Güncelleme: Şimdi dönüp bu yazıyı tekrar okuduğumda yukarıdaki listede yazdığım hedeflerime ulaşmış olmanın mutluluğunu yaşıyorum. Reflektör tutucularım, Berlebach mini tripodum ve Sony A7 II gövdem açık hava çalışmalarında beni çok hızlandırdı. Geçen zaman içinde keyifli çekimler yapma imkanım oldu. Geriye hala geçerli son bir madde kalıyor: sabır ve kararlılık. Ona her zaman ihtiyacınız olacak 🙂

 Gün sonu

Nihayet akşam oldu, güneşin batmasına yakın hava iyice soğudu. Hastalanmamak için artık açık havada daha fazla kalmayalım diyerek her şeyi toplayıp bagaja doldurduk. Ki o anda sağ elimin işaret parmağında çiftleşen bir çift sinek farkettim. Bir tatarcık türü (midge fly) olduklarını zannediyorum. Eskiden hepsine sivrisinek diyordum ama bazı midge fly’larda dişilerde kan emme hortumu bulunmuyor. Bunda da yok. O yüzden böyle bir şey olmalı. Erkeklerde zaten sivrisineklerde de bulunmuyor. Neyse, muhtemelen soğuk yüzünden, biraz ısınmak için gelip parmağıma konmuşlardı. Merakla biraz izledikten sonra “acaba” diyerek fotoğraf makinesi çantasına uzandım. Uçmasınlar diye de ağır çekim hareket ediyorum. Tek elle zar zor makineyi çıkardım çıkarmasına ama sinekler tam da deklanşör parmağımın üzerindeler! Sol elle çekim yapmam lazım:)

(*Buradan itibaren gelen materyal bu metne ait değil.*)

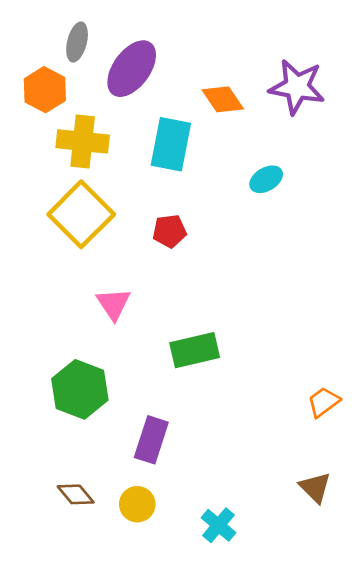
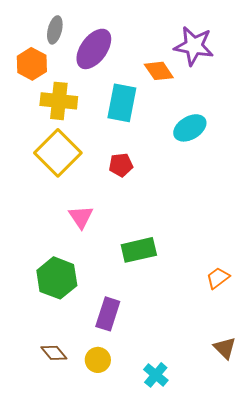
purple star: (297, 87) -> (194, 46), moved
cyan ellipse: (266, 179) -> (190, 128), size x1.4
orange trapezoid: (324, 402) -> (218, 278), moved

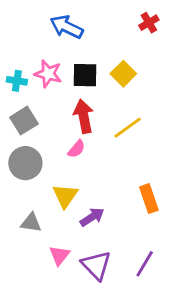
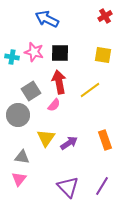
yellow square: (123, 74) -> (103, 55), moved, turned -36
gray square: (24, 121) -> (31, 91), moved
purple arrow: (92, 217) -> (69, 143), moved
pink triangle: (59, 255) -> (19, 179), moved

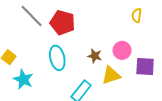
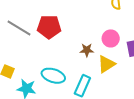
cyan ellipse: (57, 58) -> (53, 76), moved, turned -45

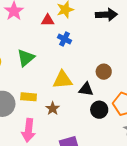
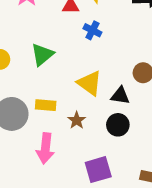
yellow triangle: (62, 80) -> (90, 83), turned 40
black circle: (99, 110) -> (118, 125), moved

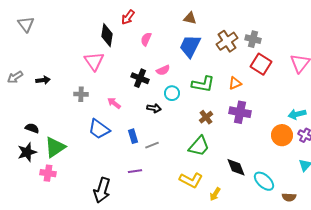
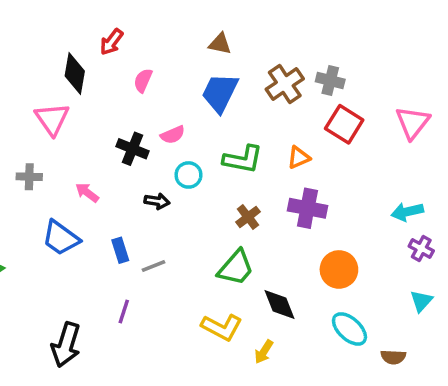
orange circle: (282, 135) -> (339, 269), moved
black diamond: (236, 167) -> (279, 304), moved
purple line: (135, 171) -> (124, 311), turned -64

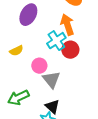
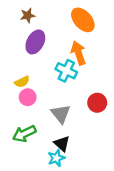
cyan cross: (56, 41) -> (66, 71), turned -30
red circle: (70, 50) -> (97, 103), moved
pink circle: (39, 66) -> (28, 97), moved

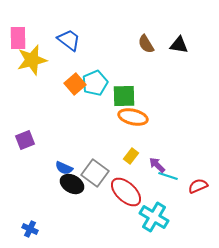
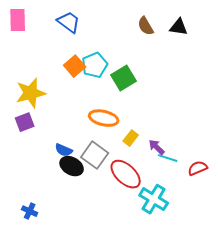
yellow star: (32, 60) -> (31, 93), moved
green square: (124, 96) -> (124, 78), turned -30
orange ellipse: (133, 117) -> (104, 118), moved

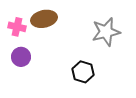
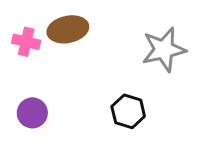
purple circle: (21, 57) -> (32, 113), moved

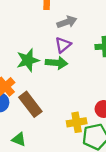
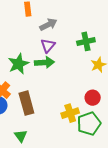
brown rectangle: (30, 104) -> (26, 103), turned 30
green triangle: (19, 139) -> (21, 136), turned 40

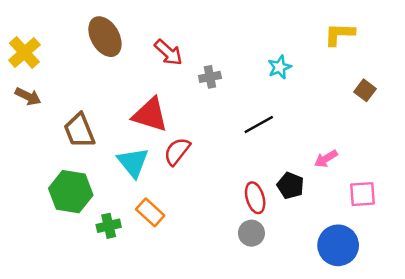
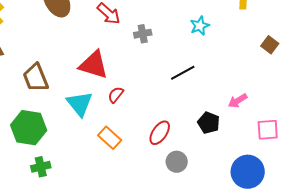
red semicircle: (177, 151) -> (116, 95), size x0.7
red ellipse: (255, 198) -> (160, 133), moved, turned 50
orange rectangle: (150, 212) -> (110, 138), moved
green cross: (109, 226) -> (41, 167), moved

Ters kulak gösterme hareketiyle yarışır bir pozisyonda sol elle hem manuel odak halkasıyla oynayıp hem de deklanşöre basıp birkaç çekim yaptım. O ara eşim kendimi boğmaya çalıştığımı zannetmiş olmalı ki yanıma gelip neler olduğuna bir göz attı.

Baktım sinekler hayatlarından memnun. Gözleri beni görmüyor. Biraz daha yakından bakmak için yine tek elle Raynox’u takıp büyütmeyi de en yüksek seviyeye getirdim. Bu konumda yaklaşık 2X yapıyor. Tekrar denedim ama bu sefer büyütme artınca ve her iki elim de birbirinden bağımsız titrediği için netleme yapmak imkansız oldu. Flaş da yok. Normalde böceğin üzerine güneş ışığını düşürmeyi hiç sevmem. Bu sefer mecbur kullanıyorum. Ona rağmen batan güneşin loş ışığında yeterince hızlı pozlama yapamıyorum.

Sineği tutan elimi arabanın üzerine koydum. Bari o sabit kalıp sadece makineyi tutan tek elim titresin. 2X’te bileğim yorulana kadar bol bol çektim. %90’ının çöp çıkacağını biliyorum. Öyle de oldu. Kalan birkaç net pozdan yakın çekim bir görüntü elde edebildim.

Ve uçuverdiler. Gün sonunda bana bu hoşluğu yaptıkları için onlara teşekkür ediyorum. Hedeflediğim etkileyici doğal ışık çekimlerini yapamadım. Ama tırnak üzerinde çiftleşen sineklere de çok fazla rastlanmıyor değil mi? Ve tabi okuduğunuz bu yazı o günkü aksiliklerin sonucu ortaya çıktı. Yani elim boş hissetmediğim için keyfim yerinde.